Even if health guidelines loosen, school leaders say they have a tremendous undertaking this summer to build trust in vaccines and reopening plans ahead of the fall. Although infection rates are dropping, Black residents make up more than 80 percent of coronavirus cases reported in the District in recent days, compared with 46 percent late last year. The city estimates that 19.8 percent of Black residents are fully vaccinated, compared with 28.8 percent of White residents.

The areas that are still being hit by the coronavirus — high-poverty neighborhoods of color — are the same ones where demand for in-person schooling is lowest.
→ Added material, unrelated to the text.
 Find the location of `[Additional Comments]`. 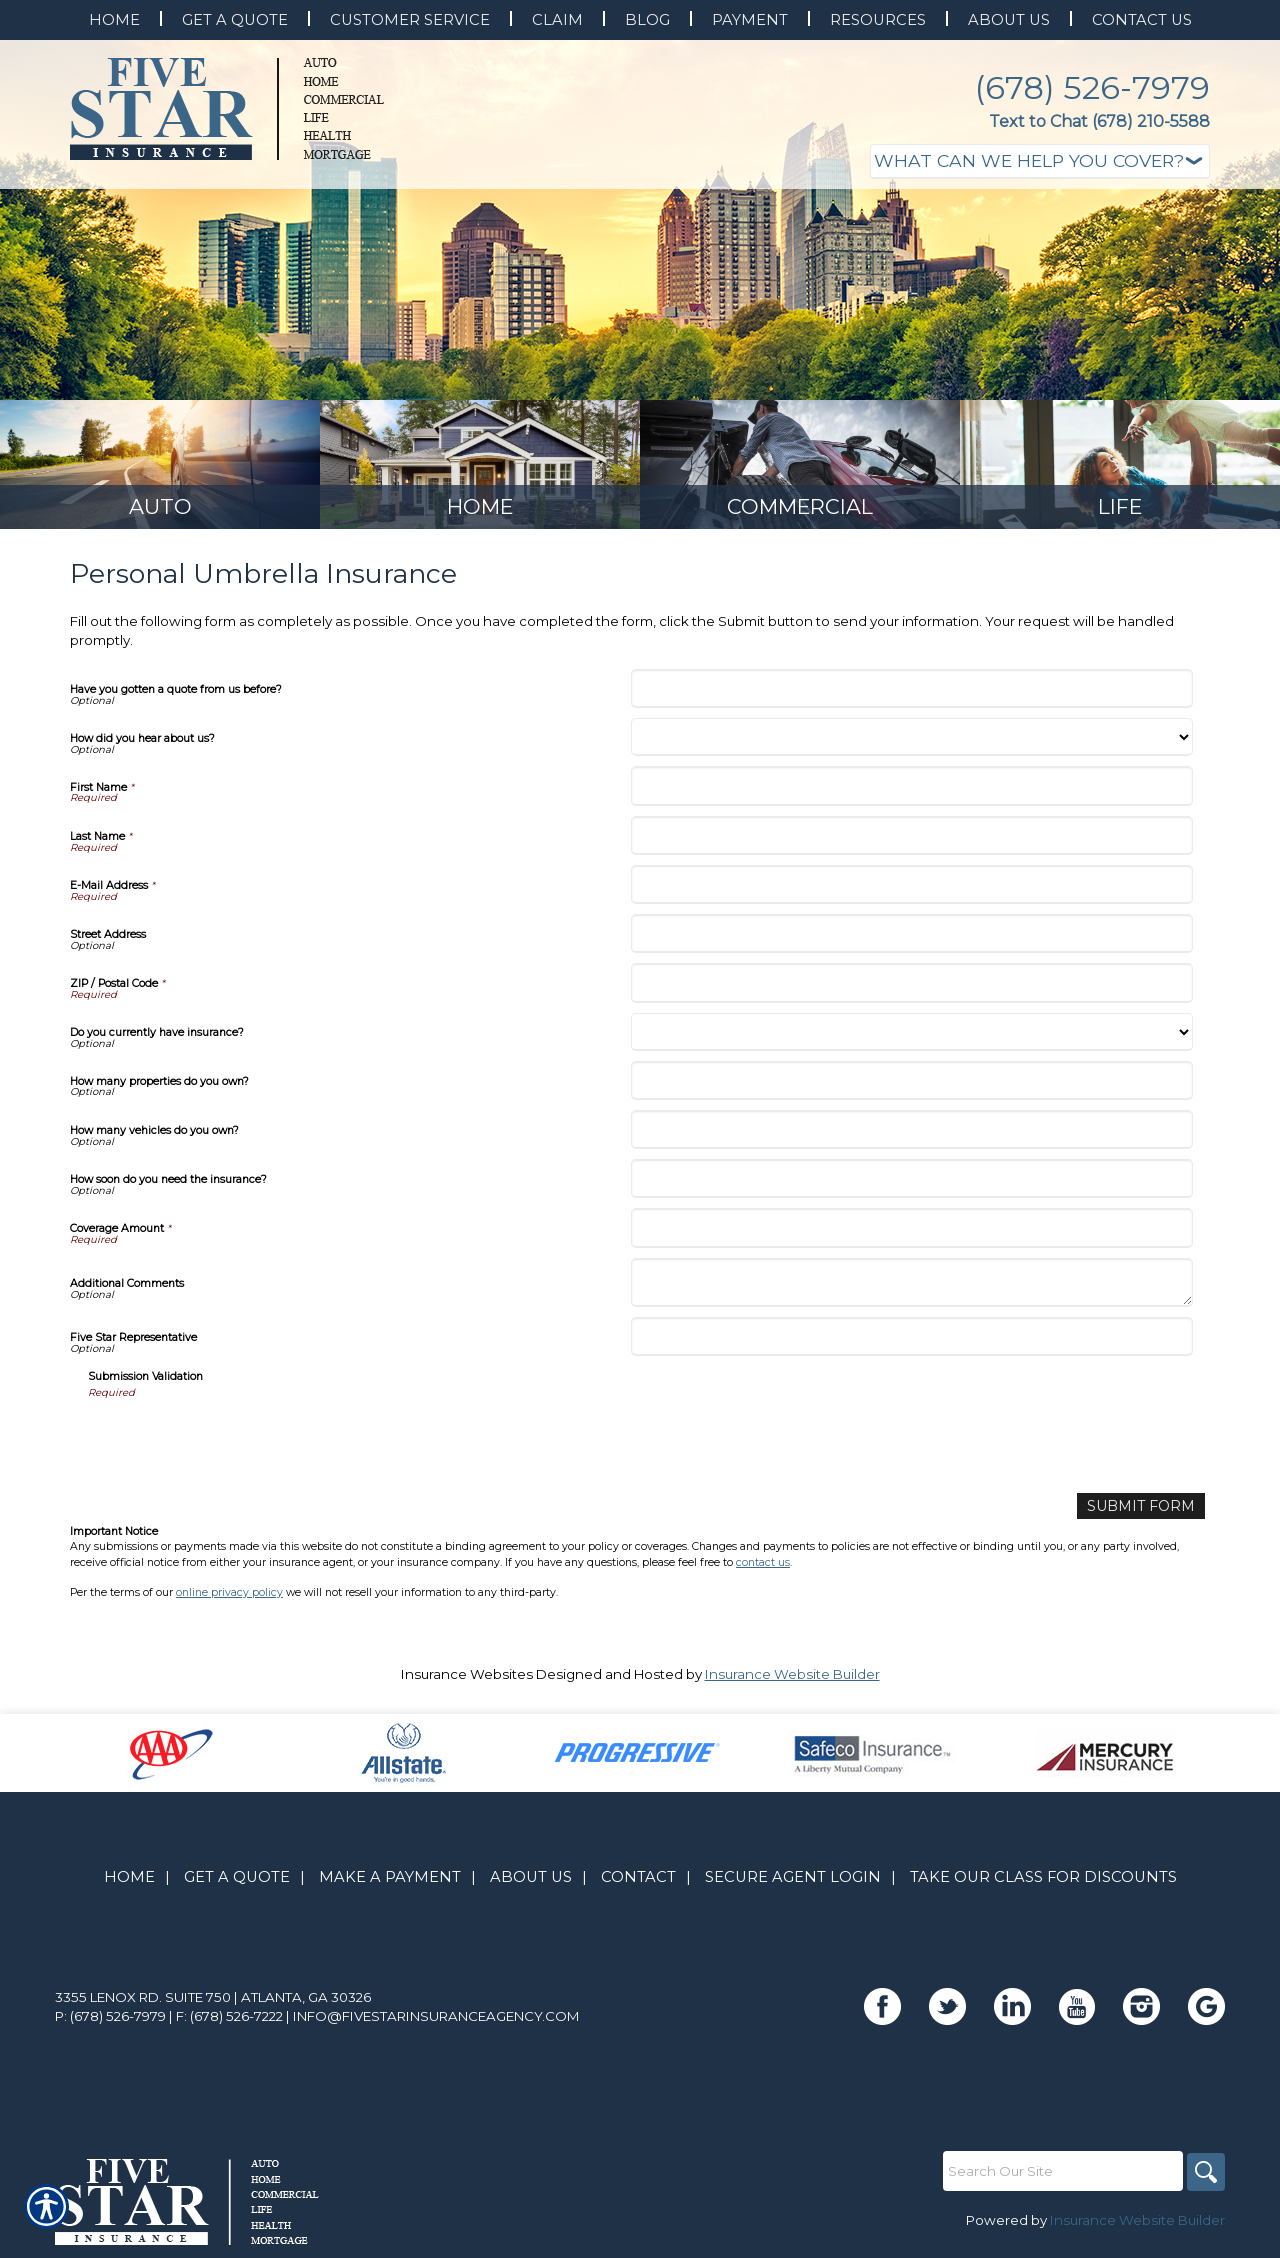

Some charter schools have not opened their doors at all this academic year, saying there is not enough interest.

“I frequently get the comment that virtual is not working,” Carlene Reid, Ward 8 State Board of Education representative, said at a D.C. Council hearing Wednesday focused on the education needs of students in Wards 7 and 8, the wards with the highest concentrations of poverty. “But then when I ask families what they need, they still say they are not completely comfortable [returning].”

Burnice Cain, a mother of an asthmatic second-grader at Houston Elementary in Northeast Washington, said she is unsure whether she wants her daughter to return to a school building in the fall. She’s apprehensive about everybody being in the building at once and wishes the school system would split up students so only half are there at a time.

“I am so conflicted,” said Cain, whose daughter was hospitalized after an asthma attack in September 2019. “There are still big unknowns. If I had a magic wand, I would keep it as a hybrid and have people opt-in to in-person learning.”

Over the next few months, the school system and charter sector — which educates just under half of the city’s public school students — say they will be educating families about the virus and the vaccine for adolescents and adults, working to build confidence in a fall return to school. Three dozen traditional public schools with low in-person demand received small grants to launch campaigns to persuade families to return. Some are planning to visit people at their homes.

Others are coordinating phone banks, recruiting parents to help call families and giving them gift cards for volunteering.

“We are doing true grass-roots campaigns across every single school to tell every single family that we are open,” said school system spokeswoman Elizabeth Bartolomeo. “And that we can’t wait to see you in the fall.”